#We're having some trouble connecting to your server, please wait...
8 messages · Page 1 of 1 (latest)
@potent anvil; It looks like your browser is unable to reach the Wings.
Make sure that your wings are running using systemctl status wings and that your Wings ports (by default 8080/2022) are open in your firewall or router. This website can check your ports https://dnschecker.org/port-scanner.php
Browser console errors can also provide additional debugging information. More troubleshooting steps can be found at https://pterodactyl.io/panel/1.0/troubleshooting.html#cannot-connect-to-server-errors
Should the panel and wings be located on the same network, you might experience NAT reflection issues. In that case, type .nat for more information.
From wings vm
To Action From
22 ALLOW Anywhere
8080 ALLOW Anywhere
2022 ALLOW Anywhere
22 (v6) ALLOW Anywhere (v6)
8080 (v6) ALLOW Anywhere (v6)
2022 (v6) ALLOW Anywhere (v6)
From Panels vm
8080 ALLOW Anywhere 2022 ALLOW Anywhere
We need some logs from you in order to help debug this issue.

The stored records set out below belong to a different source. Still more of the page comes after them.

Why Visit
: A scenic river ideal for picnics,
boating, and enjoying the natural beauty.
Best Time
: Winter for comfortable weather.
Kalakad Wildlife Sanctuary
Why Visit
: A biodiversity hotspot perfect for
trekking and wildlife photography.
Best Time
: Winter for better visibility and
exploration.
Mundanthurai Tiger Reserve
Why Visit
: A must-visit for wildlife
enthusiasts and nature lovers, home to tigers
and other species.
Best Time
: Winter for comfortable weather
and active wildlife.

Panel: tail -n 150 /var/www/pterodactyl/storage/logs/laravel-$(date +%F).log | nc pteropaste.com 99
Wings: sudo wings diagnostics
Please see .plogs and .wlogs respectively for more information.
Panels:
prod-gamehosting-mgmt@prod-gamehosting-mgmt:~$ tail -n 150 /var/www/pterodactyl/storage/logs/laravel-$(date +%F).log | nc pteropaste.com 99
https://ptero.co/ogotehoban
Wings:
https://ptero.co/nevibokira
I have found the following for: https://ptero.co/nevibokira
At your service, @potent anvil!
The IP address you have assigned to your server is not actually available for use on your machine, or something is already running on that port. Use ss -plnt | grep :<port> (replacing <port> with your own) to find what processes might be using it.
If you don't find any service using the port, then refer to the instructions below.

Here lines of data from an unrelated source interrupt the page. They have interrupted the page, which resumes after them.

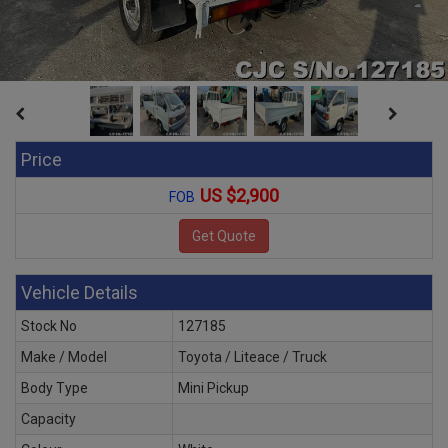
Price
US $2,900
FOB
Vehicle Details
Stock No
127185
Make / Model
Toyota / Liteace / Truck
Body Type
Mini Pickup
Capacity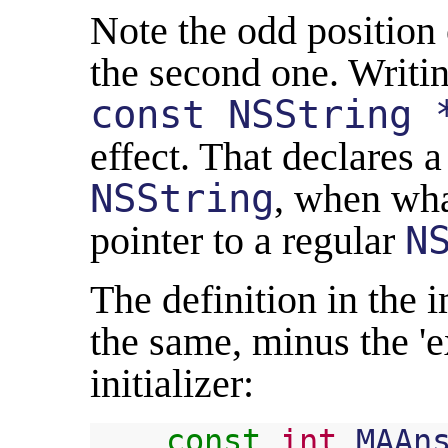
Note the odd position
the second one. Writin
const NSString 
effect. That declares a
NSString
, when wha
pointer to a regular
N
The definition in the 
the same, minus the 'e
initializer:
const
int
MAAn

Execute the command hostname -I | awk '{print $1}' and change your Node allocations to use this IP. Yes, it can be your internal/local IP when you're behind NAT. You still have to use it as that is your network interface IP.

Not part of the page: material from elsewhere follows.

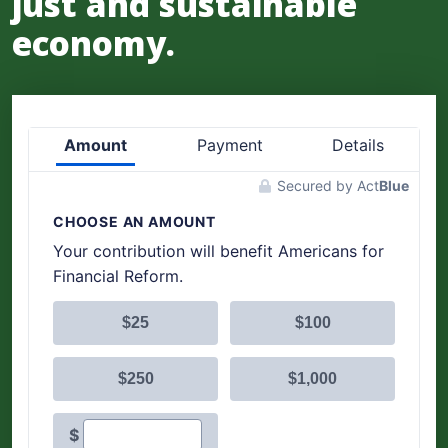
just and sustainable
economy.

If you have added multiple public IPs to your network interface, then you can view all of them using the command ip a | grep "inet "
From wing VM
Running hostname -I | awk '{print $1}'
192.168.7.177
Running ip a | grep "inet "
inet 127.0.0.1/8 scope host lo
inet 192.168.7.177/24 metric 100 brd 192.168.7.255 scope global dynamic ens33
inet 172.18.0.1/16 brd 172.18.255.255 scope global pterodactyl0
inet 172.17.0.1/16 brd 172.17.255.255 scope global docker0
From Panels VM
Running hostname -I | awk '{print $1}'
192.168.7.249
Running Running ip a | grep "inet "
inet 127.0.0.1/8 scope host lo
inet 192.168.7.249/24 metric 100 brd 192.168.7.255 scope global dynamic ens33
inet 172.17.0.1/16 brd 172.17.255.255 scope global docker0
Any tips?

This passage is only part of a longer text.